(Collected data)
"""
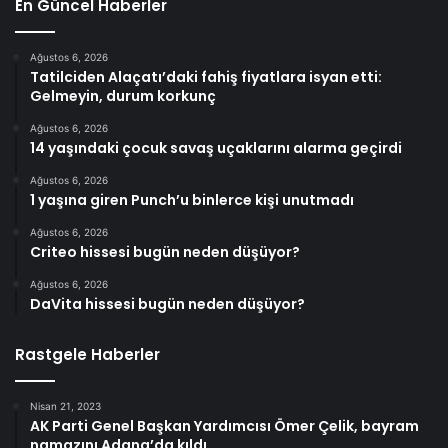
En Güncel Haberler
Ağustos 6, 2026
Tatilciden Alaçatı’daki fahiş fiyatlara isyan etti:
Gelmeyin, durum korkunç
Ağustos 6, 2026
14 yaşındaki çocuk savaş uçaklarını alarma geçirdi
Ağustos 6, 2026
1 yaşına giren Punch’u binlerce kişi unutmadı
Ağustos 6, 2026
Criteo hissesi bugün neden düşüyor?
Ağustos 6, 2026
DaVita hissesi bugün neden düşüyor?
Rastgele Haberler
Nisan 21, 2023
AK Parti Genel Başkan Yardımcısı Ömer Çelik, bayram
namazını Adana’da kıldı.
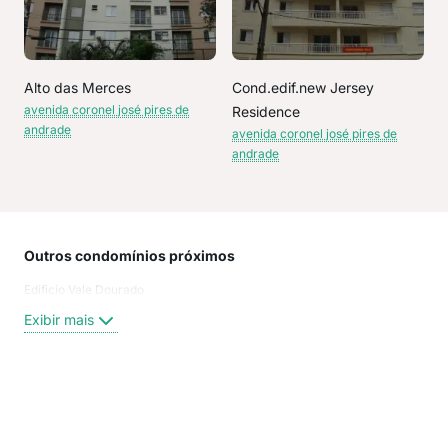
Alto das Merces
Cond.edif.new Jersey
avenida coronel josé pires de
Residence
andrade
avenida coronel josé pires de
andrade
Outros condomínios próximos
Rua
Edificio Vale Dourado
Rua 
Rua 
Exibir mais
rua 
Rua
Rua
Orla
Exi
rua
"""
# REQUIRED ACTION
Line count for the word "Haberler": tally the lines in the records that include it and give only the result.

# SOLUTION BELOW
2